Une après-midi que le ciel était très-nébuleux, les deux amis étaient assis avec Donat dans l'entre-pont de la seconde classe et s'entretenaient avec animation du terme prochain de leur long voyage et de leur débarquement dans le pays de l'or.
—Quant à moi, disait Creps, je ramasse autant d'or que je puis. J'en donne la moitié à mon père, pour qu'il ne soit plus obligé de travailler dans ses vieux jours; j'achète à mon frère un magasin de denrées coloniales, et je donne à chacune de mes soeurs une dot de cinquante mille francs!
—Et vous-même, demanda Donat, que garderez-vous donc pour vous?
—Bah! je n'ai besoin de rien, répondit Jean. Ce n'est pas pour devenir riche que je suis venu en Californie. Pourvu que je puisse vivre libre et indépendant, et ne plus voir de pupitre devant mes yeux, je suis content. Et si le goût des richesses me prenait un jour, je pourrais toujours revenir en Californie.
—Savez-vous ce que je ferai, moi? s'écria Donat Kwik. Je ne retourne pas à la maison avant d'avoir tout un sac à froment plein d'or. Alors, j'achète un château aux environs de Natten-Hæsdonck, et je vais y demeurer avec Anneken et son père. Il y aura là tout ce qu'il y a de bon: de la viande au pot, du jambon dans la cheminée, de la bière forte dans la cave, des vaches grasses, de beaux chevaux et une voiture… oui, oui, une voiture! Et mon Anneken sera habillée comme une princesse; et je veux, quand nous irons à la kermesse, qu'elle attire les regards de tout le monde, et je ferai boire les amis et manger les pauvres gens, et je serai joyeux, et je causerai et je sauterai avec mon Anneken du matin au soir. Le baron de notre village est aussi riche que la mer est profonde. Il a toujours l'air maussade et il est rare qu'il sourie; mais Donat Kwik lui apprendra comment il faut vivre quand on a un sac d'or dans sa cave.

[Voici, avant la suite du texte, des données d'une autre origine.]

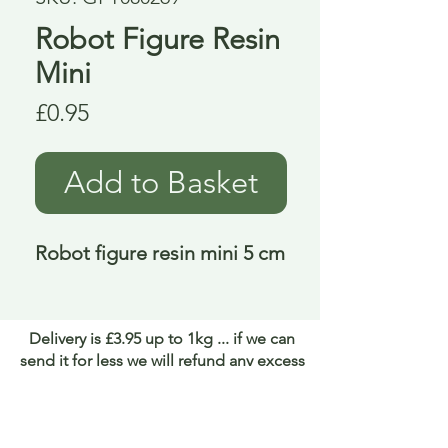
Robot Figure Resin
Mini
Price
£0.95
Add to Basket
Robot figure resin mini 5 cm
Delivery is £3.95 up to 1kg ... if we can
send it for less we will refund any excess
paid
FAQ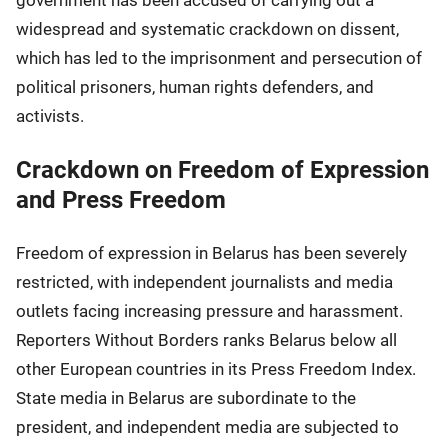
government has been accused of carrying out a
widespread and systematic crackdown on dissent,
which has led to the imprisonment and persecution of
political prisoners, human rights defenders, and
activists.
Crackdown on Freedom of Expression
and Press Freedom
Freedom of expression in Belarus has been severely
restricted, with independent journalists and media
outlets facing increasing pressure and harassment.
Reporters Without Borders ranks Belarus below all
other European countries in its Press Freedom Index.
State media in Belarus are subordinate to the
president, and independent media are subjected to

—Je n'en demande pas tant à Dieu, dit Victor. S'il me permet seulement de trouver en Californie les moyens d'obtenir la main de Lucie Morrelo et d'assurer à elle et à ma mère un sort agréable, je bénirai éternellement son saint nom, dussé-je travailler encore rudement toute ma vie pour augmenter leur bonheur.
Tout à coup, la conversation des amis fut interrompue par un hourra
joyeux qui retentit sur le pont du Jonas. Ils montèrent en courant.

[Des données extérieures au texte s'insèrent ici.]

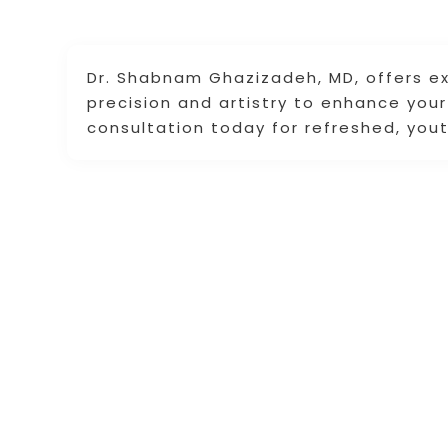
Dr. Shabnam Ghazizadeh, MD, offers ex
precision and artistry to enhance you
consultation today for refreshed, yout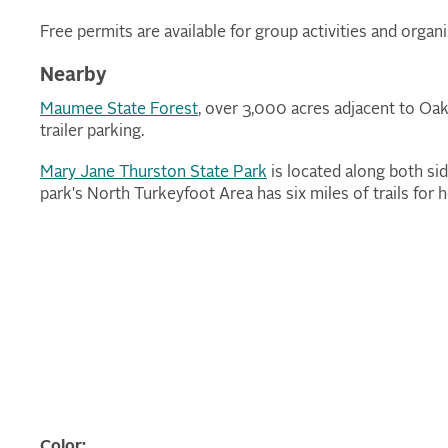
Free permits are available for group activities and organi
Nearby
Maumee State Forest
, over 3,000 acres adjacent to Oak
trailer parking.
Mary Jane Thurston State Park
is located along both s
park's North Turkeyfoot Area has six miles of trails for
Color:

Là, ils entendirent le cri triomphant de «Terre! Terre! Californie!
San-Francisco!… Hourra! hourra!»
En effet, le brouillard s'était dissipé et les côtes de la Californie se déployaient sous leurs regards émerveillés, des deux côtés d'un détroit qui leur fut désigné comme étant la Porte d'or, ou l'entrée de la baie de San-Francisco. Au nord et au sud, ils virent la côte bordée par une immense chaîne de montagnes dont la croupe verte s'étendait comme une ligne sombre et se perdait insensiblement dans l'horizon nébuleux. Devant eux, le monte Diavolo, ou montagne du Diable, élevait vers le ciel sa cime couronnée encore, à une couple de mille pieds de hauteur, de cèdres gigantesques.

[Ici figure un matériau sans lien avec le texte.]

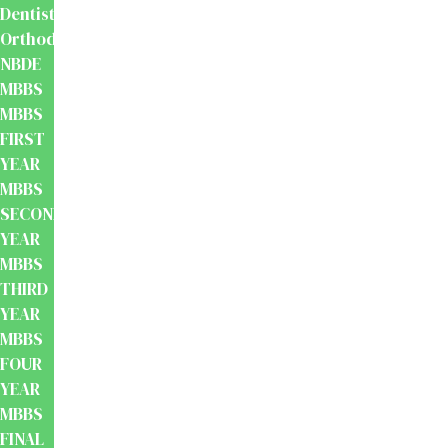
Dentistry
Orthodontics
NBDE
MBBS
MBBS
FIRST
YEAR
MBBS
SECOND
YEAR
MBBS
THIRD
YEAR
MBBS
FOUR
YEAR
MBBS
FINAL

Pendant que, muets et en extase, ils contemplaient le phare qui marquait la fin de leur voyage, le Jonas atteignit la Porte d'or et entra dans la baie de San-Francisco, parsemée d'un grand nombre d'îles et assez grande pour contenir toutes les flottes de guerre du monde.
Le Jonas jeta l'ancre entre une centaine de navires de toutes les formes et de toutes les nations; et les passagers, pleurant de joie et pleins d'enthousiasme, s'élancèrent en foule vers le côté du pont qui faisait face au rivage, comme si une lutte allait s'élever pour savoir celui qui mettrait le premier le pied sur la terre qui produit l'or.